U.S. moves to void UN's free press proviso,
saying Assange has no such right in America

If British court accepts bizarre theory, any UK journo
could face extradition for publishing U.S. secrets


The U.S. Justice Department is urging a British court to accept a theory that Julian Assange, not being a U.S. person, is not entitled to the Constitution's First Amendment protection of freedom of press, according to the editor of WikiLeaks.

The First Amendment says nothing about U.S. persons -- citizens or aliens residing in the United States -- versus non-U.S. persons. The Amendment says that "Congress shall make no law ... abridging the freedom of speech, or of the press..." The Amendment says any abridgment of freedom of press is illegal.

U.S. lawyers of course avoided the obvious point that by abridging WikiLeaks' press freedom, the Justice Department also sets a precedent for abridging the press freedom of Americans who wish to read WikiLeaks. Press freedom is not only about freedom to publish. It is also about freedom to consume the product of the press.

The editor, Kristinn Hrafnsson, told Western Advocate that a new affidavit submitted by U.S. government lawyers this week for Assange's upcoming extradition trial takes the position that foreign nationals like Assange are not entitled to press protections under the First Amendment, meaning he is prosecutable for violating the U.S. Espionage Act of 1917 which prohibits dissemination of state secrets. The Justice Department has never prosecuted anyone for publishing secrets, though many have been prosecuted for stealing secrets in order to pass them to a foreign power.

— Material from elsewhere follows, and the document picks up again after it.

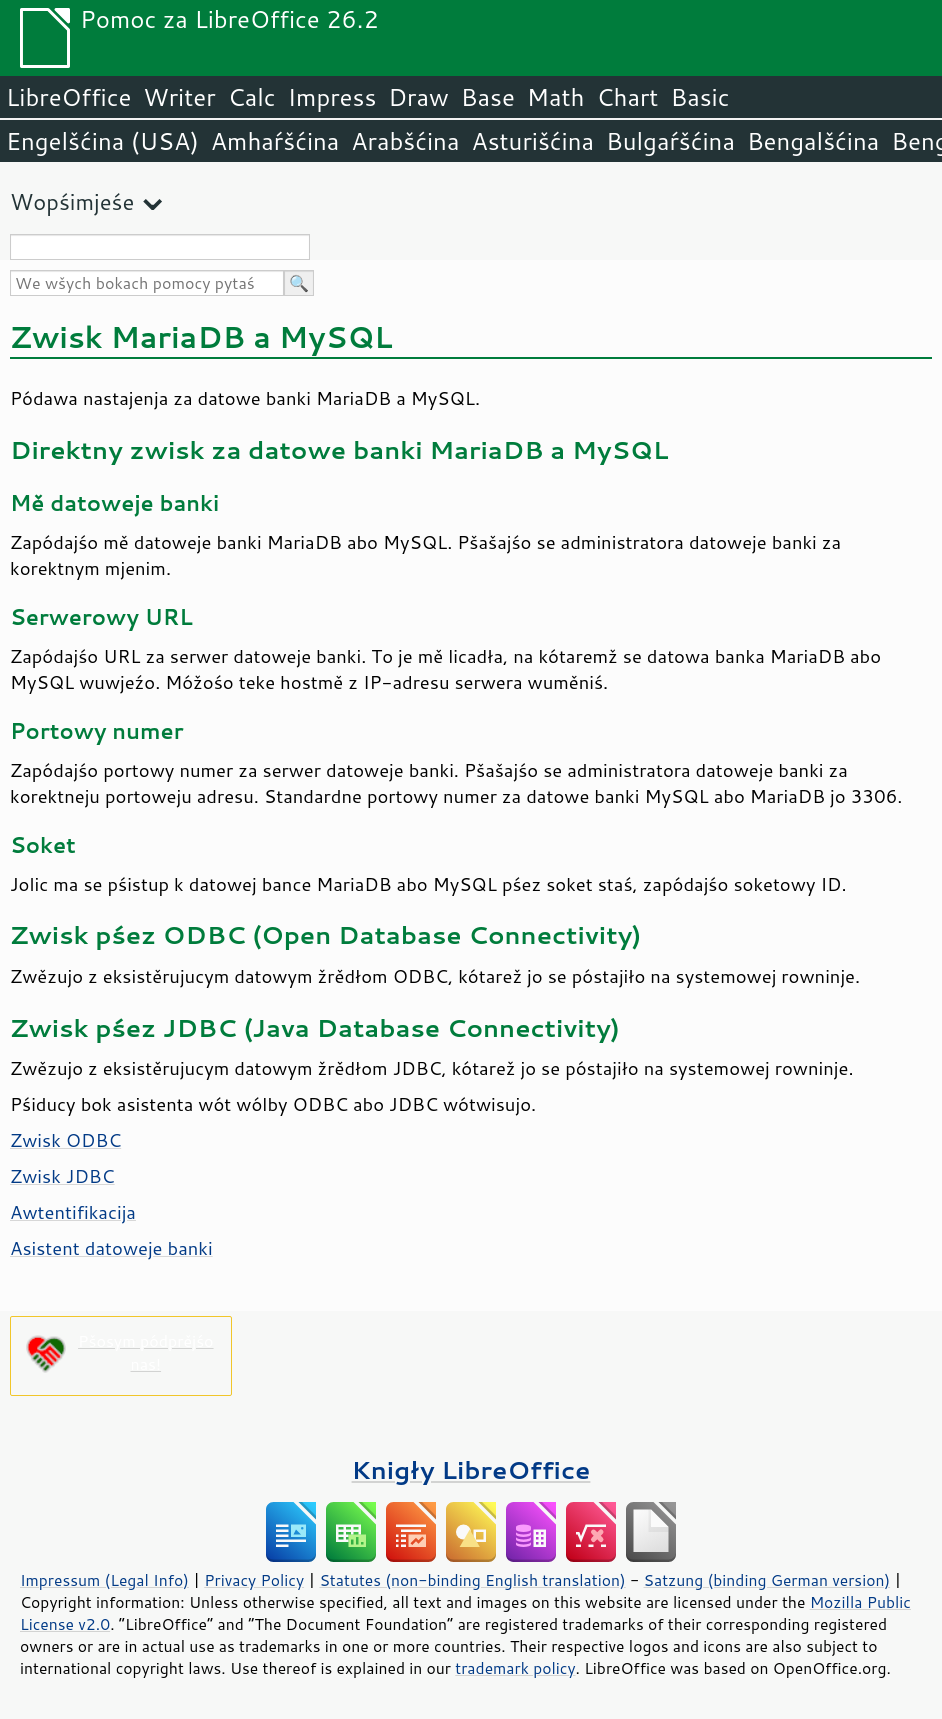 This screenshot has width=942, height=1719. Describe the element at coordinates (62, 1176) in the screenshot. I see `Zwisk JDBC` at that location.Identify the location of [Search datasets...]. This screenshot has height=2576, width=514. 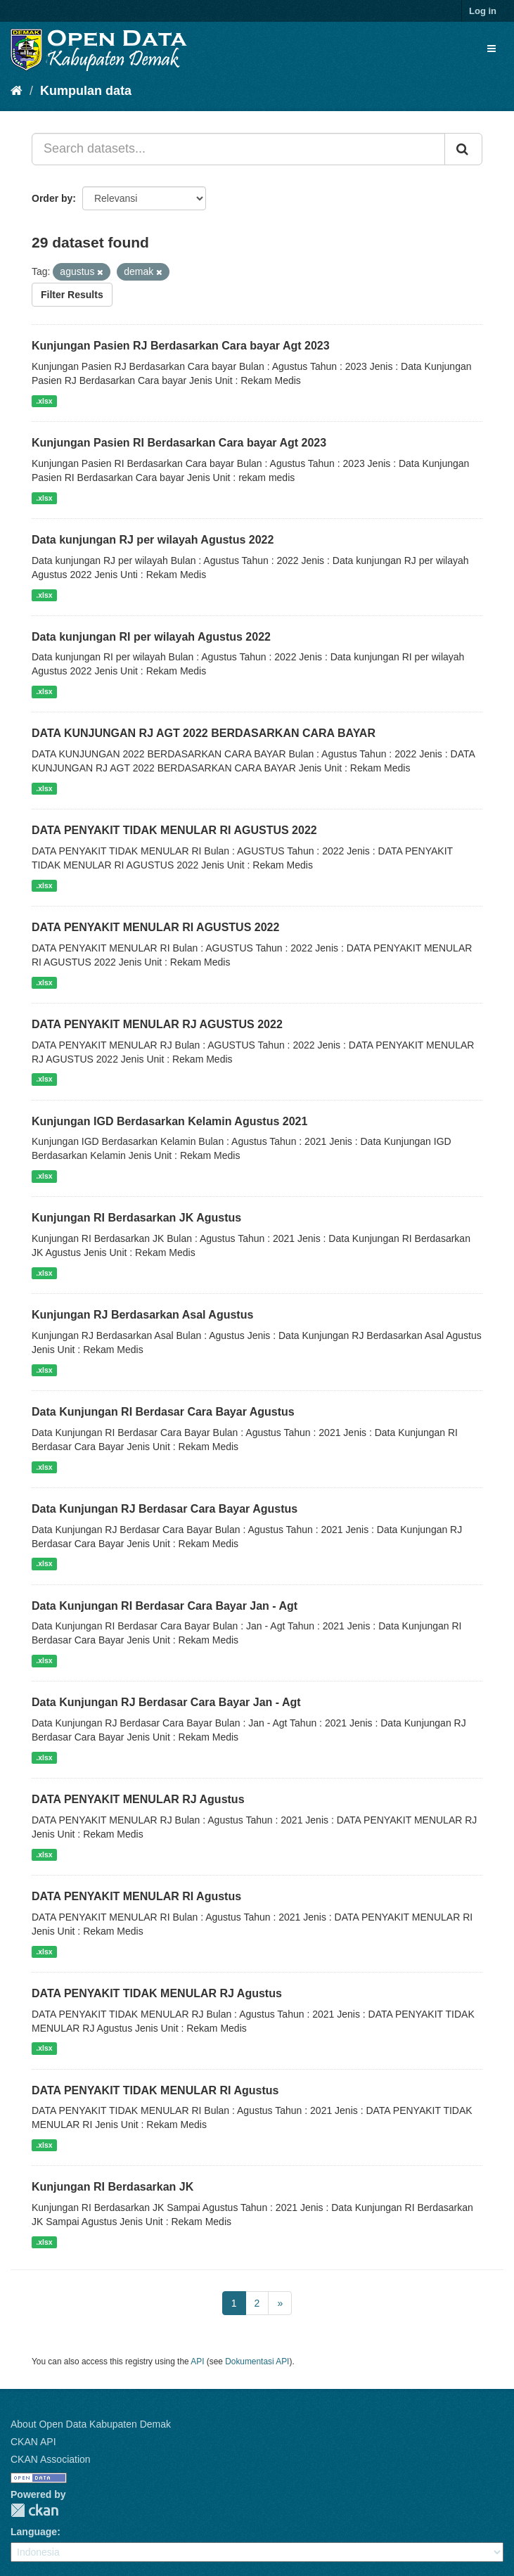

Hrafnsson revealed the development outside Assange's case management hearing at London's Westminster Magistrates Court Thursday, the Advocate said.

"On the one hand they have decided that they can go after journalists wherever they are residing in the world, they have universal jurisdiction, and demand extradition like they are doing by trying to get an Australian national from the UK for publishing that took place outside U.S. borders," he told the Advocate.

The United States was a force behind the Universal Declaration of Human Rights adopted by the UN in 1948. The declaration's Article 19 specifies that press freedom is guaranteed regardless of borders.

The declaration says:
Everyone has the right to freedom of opinion and expression; this right includes freedom to hold opinions without interference and to seek, receive and impart information and ideas through any media and regardless of frontiers.
As the UN press freedom declaration is regarded as the international norm, the U.S. theory that only U.S. persons are assured of press freedom violates a standard of international law. The UK of course was also a promoter of the international press rights declaration.

Hence the U.S. argument is a prima facie admission that international law, to which the UK has acceded, must be waived on behalf of U.S. prosecutors. In other words, the U.S. prosecutors have presented proof that a standard of international law is to be voided in order to "get" one individual who has annoyed powerful politicians with his publications.